• **SUPPLIED INFORMATION**

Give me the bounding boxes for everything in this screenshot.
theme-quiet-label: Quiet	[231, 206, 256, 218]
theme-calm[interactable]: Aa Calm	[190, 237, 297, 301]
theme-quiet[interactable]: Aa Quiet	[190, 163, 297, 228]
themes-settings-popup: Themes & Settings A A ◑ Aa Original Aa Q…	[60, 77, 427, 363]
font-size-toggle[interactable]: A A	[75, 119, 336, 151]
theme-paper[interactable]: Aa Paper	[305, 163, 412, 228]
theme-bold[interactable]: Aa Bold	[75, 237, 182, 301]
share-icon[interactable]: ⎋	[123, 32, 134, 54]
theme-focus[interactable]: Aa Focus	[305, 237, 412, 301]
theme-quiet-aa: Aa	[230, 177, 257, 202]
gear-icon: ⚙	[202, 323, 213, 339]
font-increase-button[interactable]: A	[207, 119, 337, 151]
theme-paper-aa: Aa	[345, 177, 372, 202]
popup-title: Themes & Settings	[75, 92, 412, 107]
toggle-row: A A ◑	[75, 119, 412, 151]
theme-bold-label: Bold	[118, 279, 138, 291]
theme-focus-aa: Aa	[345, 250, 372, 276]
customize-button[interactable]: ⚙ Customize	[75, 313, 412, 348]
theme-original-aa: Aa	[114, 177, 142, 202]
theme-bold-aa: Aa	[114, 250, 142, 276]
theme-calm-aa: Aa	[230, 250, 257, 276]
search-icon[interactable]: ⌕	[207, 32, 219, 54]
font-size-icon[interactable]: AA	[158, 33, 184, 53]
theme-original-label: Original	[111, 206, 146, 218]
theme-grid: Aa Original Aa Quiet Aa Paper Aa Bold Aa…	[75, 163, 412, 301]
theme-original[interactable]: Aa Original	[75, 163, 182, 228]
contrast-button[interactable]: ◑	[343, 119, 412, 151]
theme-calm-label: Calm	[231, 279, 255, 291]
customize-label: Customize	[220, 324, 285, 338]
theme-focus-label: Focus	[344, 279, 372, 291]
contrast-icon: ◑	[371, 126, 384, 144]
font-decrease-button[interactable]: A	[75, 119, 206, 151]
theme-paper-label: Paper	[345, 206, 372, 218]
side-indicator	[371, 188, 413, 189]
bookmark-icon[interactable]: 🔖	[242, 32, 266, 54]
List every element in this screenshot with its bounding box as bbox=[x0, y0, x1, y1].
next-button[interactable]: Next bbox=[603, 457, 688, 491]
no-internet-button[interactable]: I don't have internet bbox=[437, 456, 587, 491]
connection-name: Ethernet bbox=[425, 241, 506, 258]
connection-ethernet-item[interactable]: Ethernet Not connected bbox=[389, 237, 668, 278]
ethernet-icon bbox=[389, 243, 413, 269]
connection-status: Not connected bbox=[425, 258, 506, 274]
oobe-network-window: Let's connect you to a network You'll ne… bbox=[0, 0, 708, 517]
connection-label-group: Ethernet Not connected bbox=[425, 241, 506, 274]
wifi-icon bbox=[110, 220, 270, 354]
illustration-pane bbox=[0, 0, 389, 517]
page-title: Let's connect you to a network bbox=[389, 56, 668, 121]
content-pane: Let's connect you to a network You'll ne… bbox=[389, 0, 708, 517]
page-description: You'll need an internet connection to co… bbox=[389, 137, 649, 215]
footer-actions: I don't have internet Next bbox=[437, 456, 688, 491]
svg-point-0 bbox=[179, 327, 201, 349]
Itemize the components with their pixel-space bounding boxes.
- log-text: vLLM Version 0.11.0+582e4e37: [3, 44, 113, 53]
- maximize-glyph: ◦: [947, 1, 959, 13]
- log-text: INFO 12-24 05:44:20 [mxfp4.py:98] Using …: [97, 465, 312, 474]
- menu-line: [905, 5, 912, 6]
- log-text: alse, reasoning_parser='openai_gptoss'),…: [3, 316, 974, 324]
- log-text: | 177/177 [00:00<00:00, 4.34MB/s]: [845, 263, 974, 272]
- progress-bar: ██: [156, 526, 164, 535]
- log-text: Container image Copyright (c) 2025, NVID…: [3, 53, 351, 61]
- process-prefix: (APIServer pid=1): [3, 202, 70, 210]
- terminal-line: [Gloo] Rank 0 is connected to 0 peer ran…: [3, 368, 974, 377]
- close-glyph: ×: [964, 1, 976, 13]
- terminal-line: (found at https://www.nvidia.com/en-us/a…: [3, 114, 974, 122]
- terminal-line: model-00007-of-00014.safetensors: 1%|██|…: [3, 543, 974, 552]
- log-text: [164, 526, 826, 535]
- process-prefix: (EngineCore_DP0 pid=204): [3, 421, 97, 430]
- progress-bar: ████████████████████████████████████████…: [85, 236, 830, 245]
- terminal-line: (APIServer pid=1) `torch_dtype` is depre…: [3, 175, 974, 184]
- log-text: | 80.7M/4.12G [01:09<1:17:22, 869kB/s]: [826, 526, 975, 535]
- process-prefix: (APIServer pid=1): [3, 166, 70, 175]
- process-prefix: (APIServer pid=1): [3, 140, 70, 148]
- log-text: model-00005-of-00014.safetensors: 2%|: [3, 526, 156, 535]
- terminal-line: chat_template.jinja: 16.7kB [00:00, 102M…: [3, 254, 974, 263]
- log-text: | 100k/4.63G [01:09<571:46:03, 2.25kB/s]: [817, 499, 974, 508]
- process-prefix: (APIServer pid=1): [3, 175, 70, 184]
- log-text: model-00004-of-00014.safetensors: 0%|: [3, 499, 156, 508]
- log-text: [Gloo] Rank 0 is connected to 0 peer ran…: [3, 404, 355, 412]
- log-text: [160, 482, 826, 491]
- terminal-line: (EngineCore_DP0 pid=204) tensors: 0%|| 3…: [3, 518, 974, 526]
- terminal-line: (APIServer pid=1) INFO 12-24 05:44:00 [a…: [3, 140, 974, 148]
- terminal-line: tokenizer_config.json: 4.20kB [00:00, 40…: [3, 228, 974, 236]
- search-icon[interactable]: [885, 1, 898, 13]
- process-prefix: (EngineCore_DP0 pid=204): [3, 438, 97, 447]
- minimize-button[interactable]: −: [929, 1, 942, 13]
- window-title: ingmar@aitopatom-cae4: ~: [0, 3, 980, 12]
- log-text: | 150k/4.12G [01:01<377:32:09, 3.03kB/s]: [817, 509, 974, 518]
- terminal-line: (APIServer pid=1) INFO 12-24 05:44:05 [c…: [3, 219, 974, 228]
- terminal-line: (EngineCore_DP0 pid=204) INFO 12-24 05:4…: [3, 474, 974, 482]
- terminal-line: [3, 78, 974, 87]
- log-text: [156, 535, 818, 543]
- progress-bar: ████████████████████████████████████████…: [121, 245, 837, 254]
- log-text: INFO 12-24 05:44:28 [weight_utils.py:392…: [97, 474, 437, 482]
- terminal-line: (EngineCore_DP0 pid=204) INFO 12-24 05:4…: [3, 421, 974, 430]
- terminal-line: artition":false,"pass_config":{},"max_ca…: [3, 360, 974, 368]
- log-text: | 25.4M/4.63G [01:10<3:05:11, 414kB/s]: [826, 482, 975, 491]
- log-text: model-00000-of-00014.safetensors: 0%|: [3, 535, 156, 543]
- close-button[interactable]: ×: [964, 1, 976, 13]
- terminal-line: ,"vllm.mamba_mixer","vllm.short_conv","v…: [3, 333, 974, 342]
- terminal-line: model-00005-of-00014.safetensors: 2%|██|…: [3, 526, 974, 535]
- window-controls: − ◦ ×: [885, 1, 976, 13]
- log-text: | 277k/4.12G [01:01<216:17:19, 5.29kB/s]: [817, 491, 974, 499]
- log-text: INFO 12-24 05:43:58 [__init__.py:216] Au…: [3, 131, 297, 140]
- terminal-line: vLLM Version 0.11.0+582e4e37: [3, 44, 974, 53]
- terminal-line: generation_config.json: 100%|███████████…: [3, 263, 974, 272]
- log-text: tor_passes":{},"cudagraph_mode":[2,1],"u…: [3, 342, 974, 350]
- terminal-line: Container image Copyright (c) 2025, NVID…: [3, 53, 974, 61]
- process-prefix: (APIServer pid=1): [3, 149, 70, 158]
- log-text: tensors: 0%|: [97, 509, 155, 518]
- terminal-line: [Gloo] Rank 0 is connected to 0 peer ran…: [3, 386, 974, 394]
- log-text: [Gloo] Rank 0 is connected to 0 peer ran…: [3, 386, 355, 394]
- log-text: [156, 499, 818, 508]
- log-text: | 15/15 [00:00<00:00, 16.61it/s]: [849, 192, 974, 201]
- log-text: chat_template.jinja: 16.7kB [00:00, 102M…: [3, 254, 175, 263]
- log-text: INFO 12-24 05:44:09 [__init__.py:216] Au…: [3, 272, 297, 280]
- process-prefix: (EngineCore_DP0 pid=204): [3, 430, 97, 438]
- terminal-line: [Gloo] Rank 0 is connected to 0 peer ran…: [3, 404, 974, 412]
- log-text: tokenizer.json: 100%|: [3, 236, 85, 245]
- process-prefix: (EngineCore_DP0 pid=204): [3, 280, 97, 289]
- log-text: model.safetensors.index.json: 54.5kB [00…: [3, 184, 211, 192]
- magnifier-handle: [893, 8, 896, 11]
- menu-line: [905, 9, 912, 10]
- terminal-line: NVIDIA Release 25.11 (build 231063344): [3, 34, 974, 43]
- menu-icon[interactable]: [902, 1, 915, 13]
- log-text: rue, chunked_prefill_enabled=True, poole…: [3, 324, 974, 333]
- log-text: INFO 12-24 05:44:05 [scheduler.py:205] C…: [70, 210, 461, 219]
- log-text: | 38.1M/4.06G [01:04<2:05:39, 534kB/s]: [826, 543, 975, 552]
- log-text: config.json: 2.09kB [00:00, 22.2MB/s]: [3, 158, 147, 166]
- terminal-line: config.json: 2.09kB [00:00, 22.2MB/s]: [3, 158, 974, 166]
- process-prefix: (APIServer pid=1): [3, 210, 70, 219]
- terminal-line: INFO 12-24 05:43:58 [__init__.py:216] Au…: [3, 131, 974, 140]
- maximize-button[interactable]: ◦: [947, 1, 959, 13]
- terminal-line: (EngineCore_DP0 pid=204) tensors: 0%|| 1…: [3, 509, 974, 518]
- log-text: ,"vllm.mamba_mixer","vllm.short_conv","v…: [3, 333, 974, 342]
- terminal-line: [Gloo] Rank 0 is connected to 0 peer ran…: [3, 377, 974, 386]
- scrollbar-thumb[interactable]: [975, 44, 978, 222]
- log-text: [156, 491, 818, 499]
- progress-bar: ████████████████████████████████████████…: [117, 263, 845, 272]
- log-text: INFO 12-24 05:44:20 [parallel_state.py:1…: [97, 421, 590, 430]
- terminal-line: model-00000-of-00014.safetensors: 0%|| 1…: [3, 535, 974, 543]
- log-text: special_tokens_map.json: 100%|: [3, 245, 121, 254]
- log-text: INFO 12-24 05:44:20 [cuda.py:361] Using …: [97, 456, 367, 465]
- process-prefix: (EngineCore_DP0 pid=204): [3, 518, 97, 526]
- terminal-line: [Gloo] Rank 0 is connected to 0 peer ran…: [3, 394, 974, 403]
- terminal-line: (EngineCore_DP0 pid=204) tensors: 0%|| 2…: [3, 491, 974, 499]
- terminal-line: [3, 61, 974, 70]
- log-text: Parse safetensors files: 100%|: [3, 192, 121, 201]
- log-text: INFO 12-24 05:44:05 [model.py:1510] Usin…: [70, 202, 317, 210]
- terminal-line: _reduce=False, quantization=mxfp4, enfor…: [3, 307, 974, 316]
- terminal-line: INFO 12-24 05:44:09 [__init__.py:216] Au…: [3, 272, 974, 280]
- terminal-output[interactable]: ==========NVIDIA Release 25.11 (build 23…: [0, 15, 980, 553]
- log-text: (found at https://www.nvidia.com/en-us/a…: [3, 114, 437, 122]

• **ASSIGNMENT**
The answer must consist of every line from the entries above that contains "toggle".

• **ANSWER TO THIS TASK**
font-size-toggle[interactable]: A A	[75, 119, 336, 151]
toggle-row: A A ◑	[75, 119, 412, 151]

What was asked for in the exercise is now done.